If only it were that simple.


Jay Cuclis, resident partner at law firm Vinson & Elkins, says that while the law allows all joint ventures to apply for licenses, technical requirements make it almost impossible for new joint ventures to obtain them.


Applicants for a license must supply evidence of their activities for the last two years and examples of past contracts covering the strategic material in question. Newcomers will obviously not be able to comply with this part of the law.


One possible solution, Cuclis says, is that the ministry may consider waiving the rules in exceptional circumstances. Failing this, the alternative for new joint venturers is to export through a Russian firm that already has a license.


Sadly, the licensing law also sets low commissions for intermediaries. Most Russian licensed exporters will want some additional incentives, either legally in Russia or illegally overseas, before they can persuaded do business.


Export licenses are only one of the legal problems encountered by foreigners trying to export from Russia.


Another controversial area has been the export duties which have hobbled many export-oriented plans since their introduction in April.


Despite talk of a $6-a-barrel tax on crude oil, all export duties are denominated in European Currency Units per ton. A rate is set for each category on the list of strategic materials - 10 ECU per ton of copper, 150 per ton of sawn timber, 38 per ton of oil.


The categories themselves are not always well drawn. Some timber firms have complained that the same export duties apply to timber products of widely different qualities and world prices. This means cheap timber in one category will be more severely affected by the duty than expensive timber.


Steven Sandelweiss of Arthur Andersen says the application of the duty is uncertain in other key areas. First, the law stipulates a rate of export duty that is 30 percent higher for all firms with more than 30 percent foreign participation.


The handicap of a higher rate of export duty was supposed to compensate for the advantage joint ventures and foreign firms enjoyed under the currency laws. They did not have to sell their currency earnings back into rubles.


This was changed from July 1 and foreign firms today face the same currency rules as local ones. But the law says they still have to pay the extra 30 percent.

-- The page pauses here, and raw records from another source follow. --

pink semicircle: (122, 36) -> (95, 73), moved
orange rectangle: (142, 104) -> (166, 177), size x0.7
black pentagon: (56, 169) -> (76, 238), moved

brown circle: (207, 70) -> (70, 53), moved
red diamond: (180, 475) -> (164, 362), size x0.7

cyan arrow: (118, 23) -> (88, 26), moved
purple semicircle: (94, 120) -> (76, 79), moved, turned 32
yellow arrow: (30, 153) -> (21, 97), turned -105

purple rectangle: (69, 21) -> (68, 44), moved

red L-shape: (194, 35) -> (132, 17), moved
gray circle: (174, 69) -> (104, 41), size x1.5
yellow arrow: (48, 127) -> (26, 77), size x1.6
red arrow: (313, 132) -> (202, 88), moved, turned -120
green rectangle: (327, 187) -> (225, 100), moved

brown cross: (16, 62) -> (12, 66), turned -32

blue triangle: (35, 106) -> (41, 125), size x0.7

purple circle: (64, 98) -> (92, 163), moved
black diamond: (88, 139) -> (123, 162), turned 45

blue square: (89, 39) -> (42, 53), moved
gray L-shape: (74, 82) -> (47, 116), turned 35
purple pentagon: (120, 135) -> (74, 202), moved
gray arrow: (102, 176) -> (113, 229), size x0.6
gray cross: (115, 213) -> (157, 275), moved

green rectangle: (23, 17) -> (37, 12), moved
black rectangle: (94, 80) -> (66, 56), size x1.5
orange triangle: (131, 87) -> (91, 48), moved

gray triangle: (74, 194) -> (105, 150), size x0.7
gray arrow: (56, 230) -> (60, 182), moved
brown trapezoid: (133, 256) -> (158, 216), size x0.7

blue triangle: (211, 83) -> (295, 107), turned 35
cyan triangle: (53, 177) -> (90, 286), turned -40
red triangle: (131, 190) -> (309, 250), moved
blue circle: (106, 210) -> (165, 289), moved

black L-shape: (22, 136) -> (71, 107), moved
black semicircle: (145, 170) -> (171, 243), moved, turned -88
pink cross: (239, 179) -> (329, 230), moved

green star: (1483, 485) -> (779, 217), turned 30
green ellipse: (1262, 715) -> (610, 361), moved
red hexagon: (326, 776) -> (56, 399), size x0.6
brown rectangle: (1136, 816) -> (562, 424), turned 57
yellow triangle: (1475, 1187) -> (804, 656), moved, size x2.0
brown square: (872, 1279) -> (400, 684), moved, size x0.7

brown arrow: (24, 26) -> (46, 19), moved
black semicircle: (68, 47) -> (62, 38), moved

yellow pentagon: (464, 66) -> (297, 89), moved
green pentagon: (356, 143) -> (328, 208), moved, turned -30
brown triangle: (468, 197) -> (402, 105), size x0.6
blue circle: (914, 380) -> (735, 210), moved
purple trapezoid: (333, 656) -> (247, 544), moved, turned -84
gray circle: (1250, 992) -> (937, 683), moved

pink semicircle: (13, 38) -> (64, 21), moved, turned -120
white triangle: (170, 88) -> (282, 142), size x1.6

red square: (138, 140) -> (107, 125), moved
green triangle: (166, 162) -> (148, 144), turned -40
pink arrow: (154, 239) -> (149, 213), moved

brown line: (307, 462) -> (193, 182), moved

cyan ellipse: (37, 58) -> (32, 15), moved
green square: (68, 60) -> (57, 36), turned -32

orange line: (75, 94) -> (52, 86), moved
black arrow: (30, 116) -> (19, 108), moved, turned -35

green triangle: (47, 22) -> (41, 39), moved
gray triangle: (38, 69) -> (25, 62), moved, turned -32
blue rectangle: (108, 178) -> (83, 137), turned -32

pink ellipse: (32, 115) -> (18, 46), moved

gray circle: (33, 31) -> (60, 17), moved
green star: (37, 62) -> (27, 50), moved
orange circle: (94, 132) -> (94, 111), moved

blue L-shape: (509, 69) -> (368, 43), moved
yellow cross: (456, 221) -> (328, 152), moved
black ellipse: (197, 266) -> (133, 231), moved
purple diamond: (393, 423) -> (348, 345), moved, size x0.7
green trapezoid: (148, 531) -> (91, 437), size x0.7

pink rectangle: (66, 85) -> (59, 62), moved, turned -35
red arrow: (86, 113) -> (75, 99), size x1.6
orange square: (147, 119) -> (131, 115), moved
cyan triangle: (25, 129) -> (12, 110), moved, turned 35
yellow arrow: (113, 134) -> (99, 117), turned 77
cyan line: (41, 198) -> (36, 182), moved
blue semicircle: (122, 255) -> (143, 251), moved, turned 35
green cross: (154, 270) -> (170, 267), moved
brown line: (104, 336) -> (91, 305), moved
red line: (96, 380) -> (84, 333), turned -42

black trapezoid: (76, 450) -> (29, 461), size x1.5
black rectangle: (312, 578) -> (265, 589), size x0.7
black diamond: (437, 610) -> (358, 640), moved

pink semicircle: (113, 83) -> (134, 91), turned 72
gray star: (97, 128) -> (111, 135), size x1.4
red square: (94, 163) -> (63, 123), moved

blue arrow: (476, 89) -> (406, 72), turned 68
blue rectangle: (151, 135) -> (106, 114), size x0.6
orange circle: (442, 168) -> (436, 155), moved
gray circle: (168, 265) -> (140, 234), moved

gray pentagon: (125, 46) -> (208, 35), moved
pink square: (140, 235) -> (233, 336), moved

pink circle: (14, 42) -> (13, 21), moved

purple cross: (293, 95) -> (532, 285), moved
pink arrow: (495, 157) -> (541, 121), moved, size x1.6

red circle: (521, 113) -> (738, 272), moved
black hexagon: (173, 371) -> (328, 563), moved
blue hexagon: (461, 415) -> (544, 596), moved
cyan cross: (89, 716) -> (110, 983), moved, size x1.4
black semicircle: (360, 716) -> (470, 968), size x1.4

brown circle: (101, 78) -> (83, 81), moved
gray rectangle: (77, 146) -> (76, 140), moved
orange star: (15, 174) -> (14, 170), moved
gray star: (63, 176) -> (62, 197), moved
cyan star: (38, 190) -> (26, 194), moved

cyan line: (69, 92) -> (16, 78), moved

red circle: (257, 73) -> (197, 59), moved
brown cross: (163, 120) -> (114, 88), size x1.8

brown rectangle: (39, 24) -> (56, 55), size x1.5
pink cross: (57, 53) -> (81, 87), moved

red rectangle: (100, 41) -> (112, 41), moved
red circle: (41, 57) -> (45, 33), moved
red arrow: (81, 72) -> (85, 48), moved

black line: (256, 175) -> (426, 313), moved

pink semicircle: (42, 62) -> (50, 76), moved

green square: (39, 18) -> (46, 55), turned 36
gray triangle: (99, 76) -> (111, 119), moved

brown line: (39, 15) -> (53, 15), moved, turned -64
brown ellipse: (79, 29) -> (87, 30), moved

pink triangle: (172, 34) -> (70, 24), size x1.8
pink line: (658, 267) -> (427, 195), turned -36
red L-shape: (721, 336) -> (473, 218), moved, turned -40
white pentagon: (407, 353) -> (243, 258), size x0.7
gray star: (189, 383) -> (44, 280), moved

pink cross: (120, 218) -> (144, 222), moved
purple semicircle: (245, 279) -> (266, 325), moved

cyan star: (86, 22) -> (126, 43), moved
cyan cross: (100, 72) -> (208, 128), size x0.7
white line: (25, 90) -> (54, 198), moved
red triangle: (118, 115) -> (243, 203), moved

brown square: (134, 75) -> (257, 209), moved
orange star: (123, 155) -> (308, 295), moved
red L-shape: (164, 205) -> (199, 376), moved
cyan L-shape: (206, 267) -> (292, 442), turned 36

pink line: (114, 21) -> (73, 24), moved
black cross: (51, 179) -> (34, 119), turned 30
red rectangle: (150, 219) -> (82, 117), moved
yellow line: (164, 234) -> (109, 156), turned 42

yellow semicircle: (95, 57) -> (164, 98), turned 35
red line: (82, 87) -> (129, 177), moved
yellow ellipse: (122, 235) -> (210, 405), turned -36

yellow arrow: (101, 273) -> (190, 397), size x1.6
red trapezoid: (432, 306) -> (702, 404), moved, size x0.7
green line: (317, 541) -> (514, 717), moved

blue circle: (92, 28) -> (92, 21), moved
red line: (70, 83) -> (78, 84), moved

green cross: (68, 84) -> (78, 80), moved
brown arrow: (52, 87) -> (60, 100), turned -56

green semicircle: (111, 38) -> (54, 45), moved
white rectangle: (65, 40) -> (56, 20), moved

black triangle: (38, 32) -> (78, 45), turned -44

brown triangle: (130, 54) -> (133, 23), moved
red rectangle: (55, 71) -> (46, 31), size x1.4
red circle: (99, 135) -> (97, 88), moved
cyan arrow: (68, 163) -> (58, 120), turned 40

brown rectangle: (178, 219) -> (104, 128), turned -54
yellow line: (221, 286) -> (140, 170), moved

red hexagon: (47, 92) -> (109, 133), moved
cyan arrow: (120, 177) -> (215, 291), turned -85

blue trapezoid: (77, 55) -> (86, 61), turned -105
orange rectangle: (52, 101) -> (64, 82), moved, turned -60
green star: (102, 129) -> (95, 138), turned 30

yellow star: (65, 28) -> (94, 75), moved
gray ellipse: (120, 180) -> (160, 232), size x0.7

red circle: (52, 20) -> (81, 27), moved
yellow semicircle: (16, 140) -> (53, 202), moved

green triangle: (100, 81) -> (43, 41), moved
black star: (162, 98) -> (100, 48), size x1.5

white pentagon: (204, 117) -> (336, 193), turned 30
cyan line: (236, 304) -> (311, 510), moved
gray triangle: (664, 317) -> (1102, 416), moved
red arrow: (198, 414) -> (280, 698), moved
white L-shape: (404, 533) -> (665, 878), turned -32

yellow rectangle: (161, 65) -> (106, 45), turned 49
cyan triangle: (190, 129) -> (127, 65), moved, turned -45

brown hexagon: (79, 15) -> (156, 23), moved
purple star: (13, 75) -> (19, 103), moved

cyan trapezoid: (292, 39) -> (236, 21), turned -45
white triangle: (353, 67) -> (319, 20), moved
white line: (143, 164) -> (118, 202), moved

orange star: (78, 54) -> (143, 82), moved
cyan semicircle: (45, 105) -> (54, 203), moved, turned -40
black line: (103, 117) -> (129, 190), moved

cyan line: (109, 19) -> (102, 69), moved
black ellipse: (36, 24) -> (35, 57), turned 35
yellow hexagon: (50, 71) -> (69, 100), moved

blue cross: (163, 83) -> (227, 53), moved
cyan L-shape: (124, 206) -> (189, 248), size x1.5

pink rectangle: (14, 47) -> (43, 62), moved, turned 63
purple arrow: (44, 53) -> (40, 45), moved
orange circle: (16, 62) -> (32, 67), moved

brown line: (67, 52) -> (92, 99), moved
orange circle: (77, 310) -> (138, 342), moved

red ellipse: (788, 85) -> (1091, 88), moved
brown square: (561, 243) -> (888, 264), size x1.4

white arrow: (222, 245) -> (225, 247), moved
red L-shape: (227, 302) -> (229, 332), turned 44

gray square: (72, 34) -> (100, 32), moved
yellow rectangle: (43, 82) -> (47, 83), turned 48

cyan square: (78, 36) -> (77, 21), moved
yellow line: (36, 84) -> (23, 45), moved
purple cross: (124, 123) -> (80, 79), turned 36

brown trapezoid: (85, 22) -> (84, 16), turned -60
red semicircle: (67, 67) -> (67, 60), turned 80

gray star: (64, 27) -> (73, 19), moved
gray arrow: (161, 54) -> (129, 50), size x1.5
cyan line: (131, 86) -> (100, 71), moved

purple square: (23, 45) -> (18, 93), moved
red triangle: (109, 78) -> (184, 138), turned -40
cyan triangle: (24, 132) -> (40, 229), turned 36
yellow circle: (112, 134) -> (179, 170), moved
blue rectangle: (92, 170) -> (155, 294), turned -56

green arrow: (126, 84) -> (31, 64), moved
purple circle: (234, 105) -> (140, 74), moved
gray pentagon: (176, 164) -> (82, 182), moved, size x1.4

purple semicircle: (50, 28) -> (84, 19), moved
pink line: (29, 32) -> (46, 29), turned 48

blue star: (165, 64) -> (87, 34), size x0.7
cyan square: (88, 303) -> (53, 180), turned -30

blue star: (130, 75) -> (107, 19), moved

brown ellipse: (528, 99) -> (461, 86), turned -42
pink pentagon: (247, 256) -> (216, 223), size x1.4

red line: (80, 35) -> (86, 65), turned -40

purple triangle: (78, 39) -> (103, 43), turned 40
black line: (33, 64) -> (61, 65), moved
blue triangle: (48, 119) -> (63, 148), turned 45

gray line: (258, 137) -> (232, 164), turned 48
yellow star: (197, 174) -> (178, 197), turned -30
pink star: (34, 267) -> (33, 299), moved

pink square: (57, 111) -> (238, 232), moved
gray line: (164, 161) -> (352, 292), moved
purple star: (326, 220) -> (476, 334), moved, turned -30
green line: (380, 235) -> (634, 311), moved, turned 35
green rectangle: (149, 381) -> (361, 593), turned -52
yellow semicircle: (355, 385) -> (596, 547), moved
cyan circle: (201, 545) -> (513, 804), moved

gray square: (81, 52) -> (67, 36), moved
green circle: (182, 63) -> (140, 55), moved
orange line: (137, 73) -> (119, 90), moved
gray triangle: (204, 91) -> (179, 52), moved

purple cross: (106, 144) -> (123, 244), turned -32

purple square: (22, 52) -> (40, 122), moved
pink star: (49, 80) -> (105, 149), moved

Second, the law stipulates that barter transactions are also covered by the duty. Indeed, the same special rate 30 percent above the standard rate applies to all barter transactions and this will rise to 50 percent on Jan. 1. Nevertheless, several firms continue with apparent success to avoid the export duty by using barter transactions.


But the most controversial area of the export duty relates to the granting of exemptions. Three western oil firms. White Nights, Polar Lights and KomiArcticOil, were granted exemptions from the duty on an ad hoc basis in June and July.


The Moscow Times recently reported on two joint venture's - Hyundai's Svetlaya timber venture and oil refiner TMR - campaigns for relief from the duty. Both report the finance ministry has successfully blocked any further exemptions.